### What to produce
Which lines below hold the word "delay"? Report each one.

********************

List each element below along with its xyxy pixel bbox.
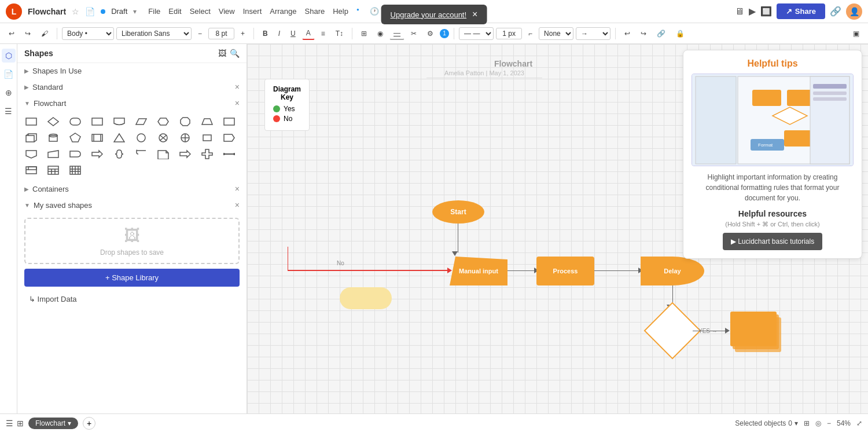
shape-library-button[interactable]: + Shape Library: [24, 269, 240, 287]
menu-select[interactable]: Select: [190, 7, 211, 16]
body-style-select[interactable]: Body •: [62, 27, 114, 40]
menu-share[interactable]: Share: [305, 7, 325, 16]
shape-rect2[interactable]: [89, 115, 105, 129]
shape-arrow2[interactable]: [177, 147, 193, 161]
menu-view[interactable]: View: [219, 7, 235, 16]
toolbar-redo[interactable]: ↪: [21, 27, 35, 40]
tutorial-button[interactable]: ▶ Lucidchart basic tutorials: [723, 233, 822, 250]
font-size-input[interactable]: [208, 28, 234, 39]
shape-delay[interactable]: [67, 147, 83, 161]
font-color-button[interactable]: A: [302, 27, 315, 40]
section-shapes-in-use[interactable]: ▶ Shapes In Use: [17, 63, 247, 79]
notification-close[interactable]: ×: [472, 9, 477, 20]
menu-help[interactable]: Help: [333, 7, 348, 16]
list-view-icon[interactable]: ☰: [6, 419, 13, 428]
shape-parallelogram[interactable]: [133, 115, 149, 129]
oval-shape[interactable]: [340, 287, 392, 309]
doc-icon[interactable]: 📄: [85, 7, 95, 16]
shape-table2[interactable]: [45, 163, 61, 177]
zoom-minus[interactable]: −: [827, 419, 831, 427]
crop-icon[interactable]: ✂: [407, 27, 421, 40]
shape-circle[interactable]: [133, 131, 149, 145]
shape-circle-cross[interactable]: [177, 131, 193, 145]
multi-doc-shape[interactable]: [730, 312, 782, 358]
shape-circle-x[interactable]: [155, 131, 171, 145]
menu-arrange[interactable]: Arrange: [270, 7, 296, 16]
shapes-image-icon[interactable]: 🖼: [218, 49, 226, 58]
section-standard[interactable]: ▶ Standard ×: [17, 79, 247, 95]
shape-hexagon[interactable]: [155, 115, 171, 129]
shape-rect[interactable]: [23, 115, 39, 129]
corner-button[interactable]: ⌐: [524, 27, 536, 40]
toolbar-paint[interactable]: 🖌: [37, 27, 52, 40]
line-width-input[interactable]: [496, 28, 522, 39]
shape-curly-brace[interactable]: [111, 147, 127, 161]
shape-table1[interactable]: [23, 163, 39, 177]
underline-button[interactable]: U: [286, 27, 300, 40]
share-screen-icon[interactable]: 🔲: [760, 6, 772, 17]
my-saved-close[interactable]: ×: [235, 200, 240, 210]
section-my-saved[interactable]: ▼ My saved shapes ×: [17, 197, 247, 213]
delay-shape[interactable]: Delay: [641, 257, 704, 285]
shape-triangle[interactable]: [111, 131, 127, 145]
target-status-icon[interactable]: ◎: [815, 419, 821, 427]
shape-connector[interactable]: [221, 147, 237, 161]
font-size-plus[interactable]: +: [237, 27, 249, 40]
play-icon[interactable]: ▶: [749, 6, 756, 17]
canvas-area[interactable]: Flowchart Amelia Patton | May 1, 2023 Di…: [247, 44, 868, 413]
text-style-button[interactable]: T↕: [332, 27, 347, 40]
external-link-icon[interactable]: 🔗: [830, 6, 841, 17]
shape-3d-box[interactable]: [23, 131, 39, 145]
sidebar-layers-icon[interactable]: ⊕: [2, 86, 16, 100]
shape-rect3[interactable]: [221, 115, 237, 129]
link-btn[interactable]: 🔗: [653, 27, 670, 40]
settings-icon[interactable]: ⚙: [423, 27, 437, 40]
panel-toggle[interactable]: ▣: [849, 27, 863, 40]
user-avatar[interactable]: 👤: [846, 3, 862, 20]
grid-toggle[interactable]: ⊞: [357, 27, 371, 40]
line-style-select[interactable]: — —: [459, 27, 494, 40]
draft-dropdown[interactable]: ▾: [133, 8, 137, 16]
arrow-start-select[interactable]: None: [539, 27, 573, 40]
selected-dropdown[interactable]: ▾: [795, 419, 798, 427]
section-containers[interactable]: ▶ Containers ×: [17, 181, 247, 197]
import-data-button[interactable]: ↳ Import Data: [24, 291, 82, 307]
fill-button[interactable]: ◉: [373, 27, 387, 40]
shape-off-page[interactable]: [23, 147, 39, 161]
font-family-select[interactable]: Liberation Sans: [116, 27, 192, 40]
manual-input-shape[interactable]: Manual input: [450, 257, 507, 285]
section-flowchart[interactable]: ▼ Flowchart ×: [17, 95, 247, 111]
format-status-icon[interactable]: ⊞: [804, 419, 810, 427]
shape-arrow-right[interactable]: [89, 147, 105, 161]
shape-trapezoid[interactable]: [199, 115, 215, 129]
shape-brace2[interactable]: [133, 147, 149, 161]
lock-btn[interactable]: 🔒: [672, 27, 689, 40]
align-left-button[interactable]: ≡: [317, 27, 329, 40]
upgrade-link[interactable]: Upgrade your account!: [391, 10, 467, 19]
shape-cross[interactable]: [199, 147, 215, 161]
shape-octagon[interactable]: [177, 115, 193, 129]
shape-pentagon2[interactable]: [221, 131, 237, 145]
line-color-button[interactable]: —: [389, 27, 404, 40]
bold-button[interactable]: B: [259, 27, 272, 40]
flowchart-tab[interactable]: Flowchart ▾: [28, 418, 78, 429]
containers-close[interactable]: ×: [235, 184, 240, 193]
share-button[interactable]: ↗ flowchart Share: [777, 3, 825, 19]
shape-rounded-rect[interactable]: [67, 115, 83, 129]
present-icon[interactable]: 🖥: [735, 6, 744, 17]
undo2-btn[interactable]: ↩: [620, 27, 634, 40]
grid-view-icon[interactable]: ⊞: [17, 419, 24, 428]
add-page-button[interactable]: +: [83, 417, 95, 430]
menu-insert[interactable]: Insert: [243, 7, 262, 16]
canvas-grid[interactable]: Flowchart Amelia Patton | May 1, 2023 Di…: [247, 44, 868, 413]
redo2-btn[interactable]: ↪: [637, 27, 650, 40]
process-shape[interactable]: Process: [536, 257, 594, 285]
flowchart-close[interactable]: ×: [235, 98, 240, 108]
shape-cylinder[interactable]: [45, 131, 61, 145]
shape-note[interactable]: [155, 147, 171, 161]
toolbar-undo[interactable]: ↩: [5, 27, 19, 40]
shapes-search-icon[interactable]: 🔍: [230, 49, 240, 58]
shape-pentagon[interactable]: [67, 131, 83, 145]
shape-diamond[interactable]: [45, 115, 61, 129]
shape-manual-input[interactable]: [45, 147, 61, 161]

********************

### Answer box
shape-delay[interactable]: [67, 147, 83, 161]
delay-shape[interactable]: Delay: [641, 257, 704, 285]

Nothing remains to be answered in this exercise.